The way the feature selection is performed is by creating models with a subsample of features and evaluate its cv-score, the way the subsets are created is by using the available evolutionary algorithms. It also tries to minimize the number of selected features, so it’s a multi-objective optimization.

Let’s create the feature selection object, the estimator we’re going to use is a SVM:

clf = SVC(gamma='auto')

evolved_estimator = GAFeatureSelectionCV(
    estimator=clf,
    cv=3,
    scoring="accuracy",
    population_size=30,
    generations=20,
    n_jobs=-1,
    verbose=True,
    keep_top_k=2,
    elitism=True,
)

We are ready to run the optimization routine:

# Train and select the features
evolved_estimator.fit(X_train, y_train)

During the training, the same log format is displayed as before:

After fitting the model, we have some extra methods to use the model right away. It will use by default the best set of features it found, remember as the algorithm used only a subset, once you use method as predict, predict_proba,etc only the support_ features will be used on those methods

features = evolved_estimator.support_

# Predict only with the subset of selected features
y_predict_ga = evolved_estimator.predict(X_test)
accuracy = accuracy_score(y_test, y_predict_ga)

In this case, we got an accuracy score in the test set of 0.98.

Notice that the support_ is a vector of bool values, each position represents the index of the feature (column) and the value indicates if that features was selected (True) or not (False) by the algorithm.
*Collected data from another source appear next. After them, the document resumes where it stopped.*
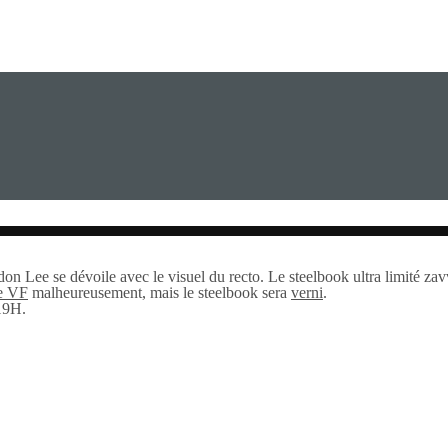
 Lee se dévoile avec le visuel du recto. Le steelbook ultra limité zav
e VF
malheureusement, mais le steelbook sera
verni
.
19H.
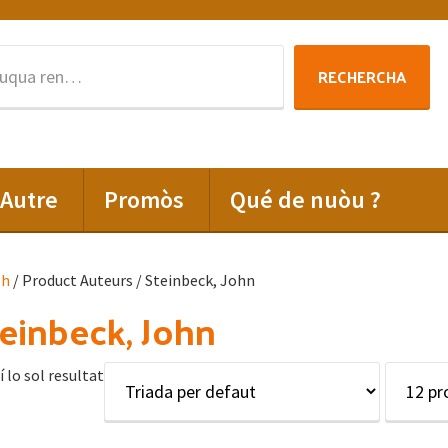
Rechercha
RECHERCHA
per
:
Autre
Promòs
Qué de nuòu ?
lh
/ Product Auteurs / Steinbeck, John
einbeck, John
í lo sol resultat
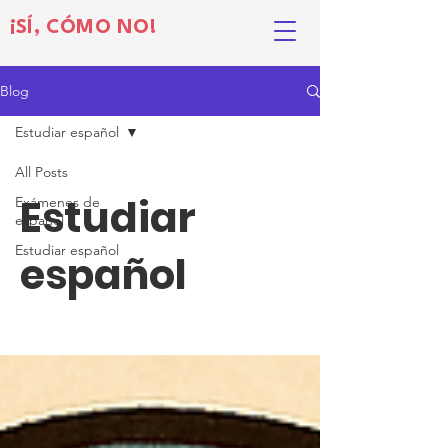
¡SÍ, CÓMO NO!
Blog
Estudiar español
All Posts
Estudiar
Exámenes de
español
Estudiar español
español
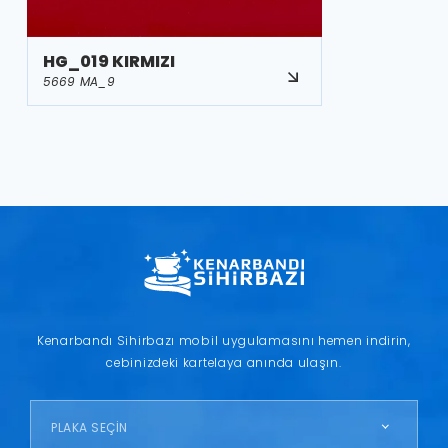
HG_019 KIRMIZI
5669 MA_9
Kenarbandı Sihirbazı mobil uygulamasını hemen indirin,
cebinizdeki kartelaya anında ulaşın.
PLAKA SEÇİN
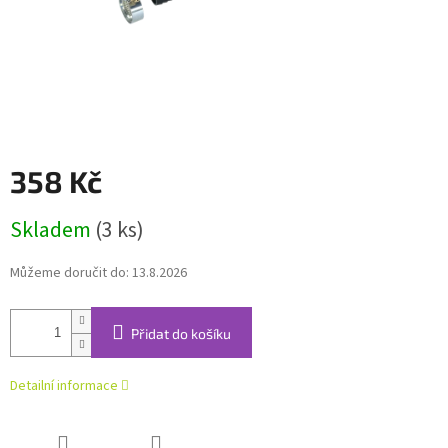
358 Kč
Měrná
Skladem
(3 ks)
cena:
Můžeme doručit do:
13.8.2026
Přidat do košíku
Detailní informace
In this example, the algorithm, discarded all the noisy random variables we created and selected the original variables.

We can also plot the fitness evolution:

from sklearn_genetic.plots import plot_fitness_evolution
plot_fitness_evolution(evolved_estimator)
plt.show()

../_images/basic_usage_fitness_plot_7.PNG

This concludes our introduction to the basic sklearn-genetic-opt usage. Further tutorials will cover the GASearchCV and GAFeatureSelectionCV parameters, callbacks, different optimization algorithms and more advanced use cases.